Following decades of weak innovation performance, Canada is seeing small improvements in some areas. In the latest Conference Board of Canada’s innovation report card, Canada earns a “C” and ranks 9th among 16 peer countries. This is an improvement over the “D” grade and 13th-place ranking in the last innovation report card.
“Canada’s improved grade is largely due to an increase in venture capital investment and a strong showing on a new measure—entrepreneurial ambition. These two indicators suggest that a healthier start-up and entrepreneurial environment may be emerging in Canada, an important element of innovation performance,” said Daniel Muzyka, president and CEO of The Conference Board of Canada.
- The country has improved on venture capital investment and connectivity, and fares well on entrepreneurial ambition.

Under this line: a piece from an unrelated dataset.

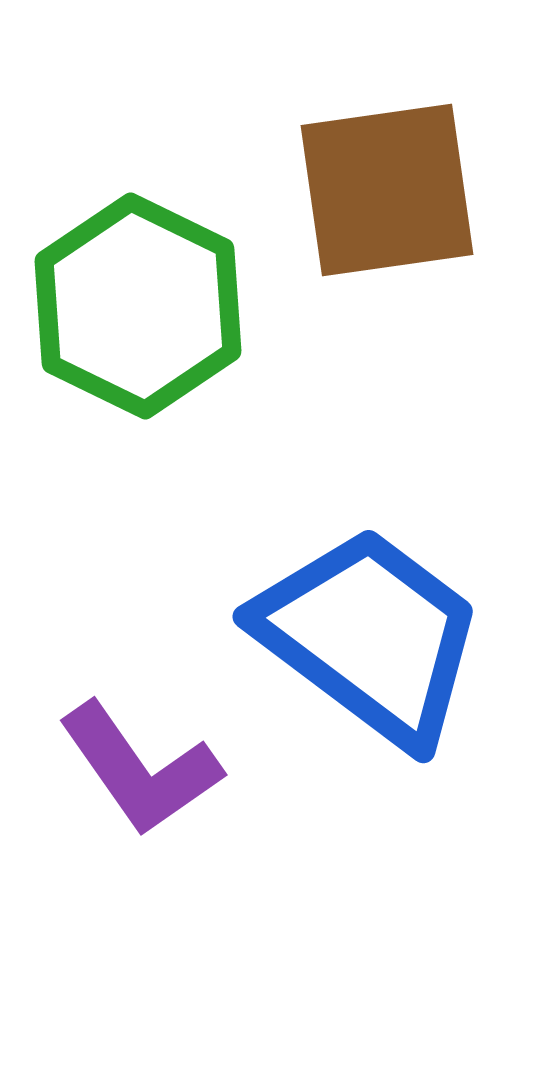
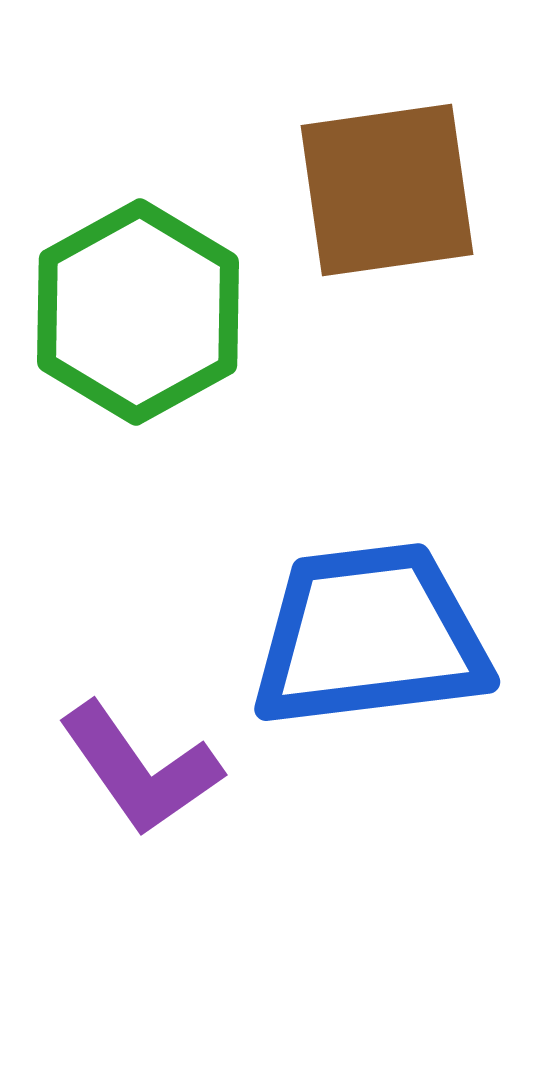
green hexagon: moved 6 px down; rotated 5 degrees clockwise
blue trapezoid: rotated 44 degrees counterclockwise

It remains weak on information and communications technology investment, patents, business R&D and productivity.
- Ontario, Quebec, and British Columbia are the top-rated provinces, while Prince Edward Island and New Brunswick are the lowest-ranked provinces.

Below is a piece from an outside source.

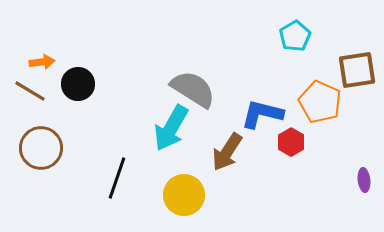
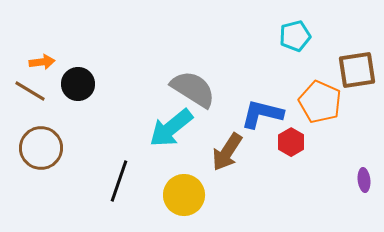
cyan pentagon: rotated 16 degrees clockwise
cyan arrow: rotated 21 degrees clockwise
black line: moved 2 px right, 3 px down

Although the set of indicators used is somewhat different than in past years, there is enough overlap to allow for some comparison. In this year’s revamped report, 10 indicators were used to evaluate the innovation performance of Canada and 15 peer countries. This includes indicators in three categories:
- innovation capacity—i.e., investments and resources that provide a foundation for research, idea-generation, and insight-sharing (including public R&D, researchers engaged in R&D, connectivity, and scientific articles);
- innovation activity—i.e., entrepreneurial ambition, investments in ICT and venture capital, and business R&D activity that help to transform ideas into commercialized products, services and processes; and
- innovation results—i.e., evidence of the impact of research, innovation and commercialization as captured in patents, and overall labour productivity.

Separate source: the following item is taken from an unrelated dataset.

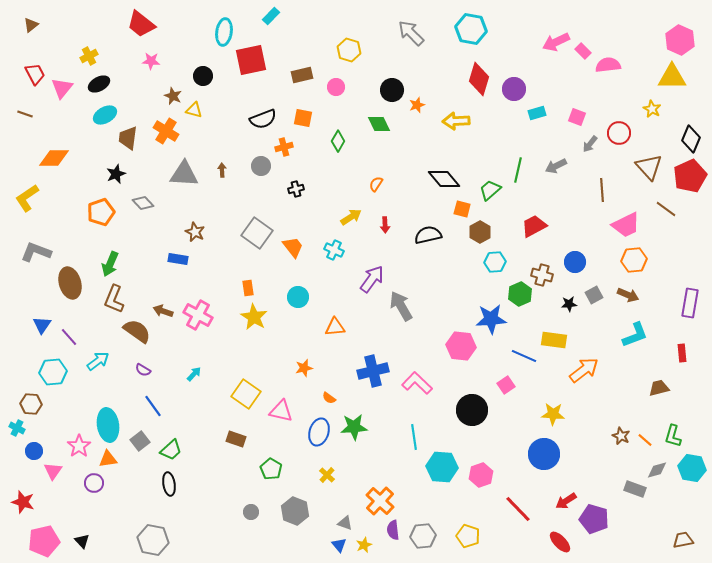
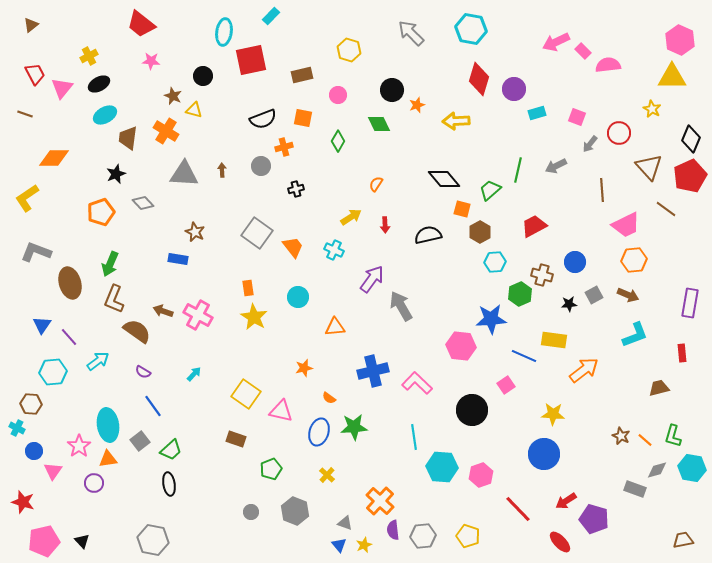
pink circle at (336, 87): moved 2 px right, 8 px down
purple semicircle at (143, 370): moved 2 px down
green pentagon at (271, 469): rotated 20 degrees clockwise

Canada is a middle-of-the-pack performer on most of the indicators —it gets one “A”, three “B”s, three “C”s, and three “D”s.
Canada earns its only “A” on the new indicator, entrepreneurial ambition—a measure of the share of the working-age population reporting early-stage entrepreneurial activity, such as attempts to establish or own a new business.
Increased venture capital investment in a number of provinces, along with lagging investment in European countries since the recession, has vaulted Canada from being one of the weakest to one of the strongest countries on this indicator. Canada moves from 14th-place and a “D” grade in 2009 to 2nd place and a “B” grade in 2013 (the latest year for which comparable data are available).
However, much of the growth has been in late-stage funding, which raises concerns about whether Canadian start-ups will have the early stage financing they need to thrive. The country also receives a “B” on scientific articles, measured as the number of peer-reviewed scientific articles produced in natural sciences and engineering per million population.
Canada has made some improvements on connectivity and information and communication technologies (ICT) investment moving from a “D” to a “C” grade on both indicators. The country scores its other “C” on labour productivity (measured as GDP per hour worked), where it ranks 14th among the 16 international peers. The reason Canada scores an average “C” grade on this indicator despite being at the bottom of the list of peer countries is because of the extremely low score of the last two countries in the list.
Canada’s public R&D as a share of GDP has decreased slightly in recent years, going from 0.89% in 2009 to 0.81% in 2013. As a result, Canada falls from “A” to a “B” grade on this indicator.
Already a laggard on business enterprise R&D (BERD), Canada has fallen from 15th to last place among the 16 international peers and receives a “D” grade. While most international peers have seen their BERD rise for much of the past decade, Canada’s BERD has been steadily dropping—both in absolute terms and as a share of GDP.
Moreover, with nearly half all of business R&D conducted by just twelve firms, there is even more reason for concern about long-term BERD performance. Canada also receives “D”s on patents and researchers engaged in R&D (including researchers employed in businesses, higher education and government).
For the first time, this year’s How Canada Performs: Innovation report card includes the provinces in the rankings and reveals that, while some provinces lag international peers, others perform near the frontier of global innovation excellence.
Ontario, Quebec, and British Columbia are the top-rated provinces and each earns a “B” grade overall. Not only do they rank highest within Canada, all three rank in the top 10 of the 26 comparator regions (10 provinces and 16 peer countries). Alberta sits in the middle of the pack and earns a “C” grade; while the remaining six provinces are at the back of the class with “D” and “D-” grades.